Se tivesse chamado a polícia naquele momento, talvez sua vida tivesse voltado aos eixos. Mas em vez disso, se aproximou, com as mãos trêmulas, e estendeu o braço para tocá-lo.
Estava queimando de febre. Isso a fez levantar a camisa dele, e soltou um suspiro trêmulo ao ver o ferimento de bala.
Novamente, pensou em chamar a polícia, mas algo dentro dela disse que não. Se chamasse, estaria metida até o pescoço no que quer que fosse aquilo. Seria a primeira suspeita.
Ninguém acreditaria que ela não o conhecia. Como mais poderia explicar um estranho sangrando em sua casa? Ela nem sabia como ele tinha entrado.
E se a polícia começasse a fuçar, vasculhariam sua vida. Investigariam sua família. Grant.
Ela sabia, no fundo, que Grant tinha segredos. Segredos que poderiam mandá-lo para a cadeia, ou talvez pior. Não acreditava que ele fosse apenas um apostador.
Então, nada de polícia. Nova vasculhou os bolsos do homem e encontrou o celular dele. Não tinha senha.
Pensou em ligar para alguém dos contatos - alguém que pudesse mantê-lo vivo, porque tinha certeza de que ele não duraria mais meia hora.

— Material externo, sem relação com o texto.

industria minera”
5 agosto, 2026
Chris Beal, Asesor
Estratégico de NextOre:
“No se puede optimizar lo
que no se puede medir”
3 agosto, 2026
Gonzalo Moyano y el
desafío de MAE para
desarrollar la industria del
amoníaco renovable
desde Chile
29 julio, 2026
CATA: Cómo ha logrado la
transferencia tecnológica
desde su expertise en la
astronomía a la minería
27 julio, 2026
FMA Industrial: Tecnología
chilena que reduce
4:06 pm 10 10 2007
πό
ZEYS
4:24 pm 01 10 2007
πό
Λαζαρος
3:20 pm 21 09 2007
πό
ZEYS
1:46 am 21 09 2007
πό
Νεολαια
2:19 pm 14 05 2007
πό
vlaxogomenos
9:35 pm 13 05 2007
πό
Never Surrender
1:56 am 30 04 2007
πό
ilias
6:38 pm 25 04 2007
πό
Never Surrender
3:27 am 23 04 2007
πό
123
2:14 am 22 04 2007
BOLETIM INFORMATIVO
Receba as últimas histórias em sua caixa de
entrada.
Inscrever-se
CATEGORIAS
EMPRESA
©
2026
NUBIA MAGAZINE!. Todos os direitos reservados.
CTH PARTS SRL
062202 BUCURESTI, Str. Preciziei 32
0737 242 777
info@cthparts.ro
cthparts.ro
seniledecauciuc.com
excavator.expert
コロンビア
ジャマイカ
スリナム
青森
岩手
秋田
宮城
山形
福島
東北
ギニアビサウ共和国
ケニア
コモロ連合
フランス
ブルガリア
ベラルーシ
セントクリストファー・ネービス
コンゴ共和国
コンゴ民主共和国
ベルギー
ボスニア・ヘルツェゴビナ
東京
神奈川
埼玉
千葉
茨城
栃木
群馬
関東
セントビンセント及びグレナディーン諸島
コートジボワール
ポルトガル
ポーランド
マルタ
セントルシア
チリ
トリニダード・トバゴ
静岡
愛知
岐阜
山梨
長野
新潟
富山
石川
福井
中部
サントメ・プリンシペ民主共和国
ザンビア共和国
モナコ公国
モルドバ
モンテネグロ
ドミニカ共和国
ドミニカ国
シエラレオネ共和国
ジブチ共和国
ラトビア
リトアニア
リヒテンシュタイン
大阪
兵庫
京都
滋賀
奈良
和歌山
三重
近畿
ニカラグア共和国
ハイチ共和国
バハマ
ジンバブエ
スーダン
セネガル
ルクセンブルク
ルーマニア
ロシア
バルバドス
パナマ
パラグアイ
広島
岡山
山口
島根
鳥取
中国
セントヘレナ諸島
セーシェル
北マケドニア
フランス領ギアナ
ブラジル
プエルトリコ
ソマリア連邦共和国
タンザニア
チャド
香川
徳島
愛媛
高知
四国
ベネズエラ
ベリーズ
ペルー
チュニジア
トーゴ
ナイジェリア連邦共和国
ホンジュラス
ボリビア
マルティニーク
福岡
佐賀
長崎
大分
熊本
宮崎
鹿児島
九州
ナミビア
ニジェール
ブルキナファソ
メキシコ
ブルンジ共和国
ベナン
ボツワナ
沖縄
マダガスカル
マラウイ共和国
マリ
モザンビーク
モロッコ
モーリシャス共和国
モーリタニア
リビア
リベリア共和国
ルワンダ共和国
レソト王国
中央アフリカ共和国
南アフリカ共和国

Mas ao olhar as ligações recentes, ficou ainda mais apavorada. Nenhum dos nomes parecia confiável.
Nada de Kevin. Nada de Ben. Apenas The Owl, Razor, Bullet, Shadow, Skullcrusher. Definitivamente não o tipo de gente que Nova queria em sua sala de estar.
Mesmo que ele estivesse às portas da morte, ela não ligaria para nenhum deles. Decidiu naquele momento que o estranho em sua casa não era flor que se cheire.
Era um criminoso. Talvez um gangster, talvez da máfia. Por que mais teria um ferimento de bala? Provavelmente estava fugindo, e a casa dela era apenas o esconderijo mais próximo.
Um hospital não era uma opção.
Nova era muito emotiva. Chorava por qualquer coisa, por isso não conseguia simplesmente ficar parada e vê-lo morrer, fosse ele bom ou mau. Ele não ia bater as botas em sua sala de estar.
Seis meses de faculdade de medicina finalmente se mostraram úteis. Mesmo tendo jogado a toalha, ela conseguiu remover a bala e costurar o ferimento.
Estando tão perto, finalmente viu o rosto dele. Era anguloso e rústico.
O nariz era reto e dramático, como uma lâmina. Ele era tão bonito que quase doía olhar, e ela se pegou prendendo a respiração.
Suas feições eram duras, os lábios cheios e vermelhos, o maxilar coberto por uma barba por fazer escura. Ela se viu desejando que ele abrisse os olhos, só para ver de que cor eram - se eram tão lindos quanto o resto dele.
Percebendo que estava ficando um pouco interessada demais, Nova se afastou depois de se certificar de que ele ainda respirava.
Com esse pensamento, ela pegou seu kit de primeiros socorros e foi para o quarto, direto para o banheiro. O banho foi quente e rápido, mas demorou muito para lavar as manchas de sangue.
Ela se lembrava de sair do banheiro, sentar na beira da cama e então - nada. O sono deve ter chegado de repente, porque a próxima coisa que soube foi que horas haviam se passado.
Quando Nova acordou, o estranho tinha sumido. A única prova de que ele estivera lá era a mancha de sangue no sofá. Se não fosse por isso, ela poderia ter pensado que sonhara tudo aquilo.
Mas ele estivera lá. E então - assim, do nada - não estava mais. Sem despedida, sem explicação, nem mesmo um “Valeu por salvar minha pele”.
Nova deveria ter feito figa para nunca mais vê-lo.
Mas menos de três semanas depois, ele apareceu na porta dela, desmaiado e sangrando por outro ferimento de bala.
E assim, aquilo se tornou algo recorrente.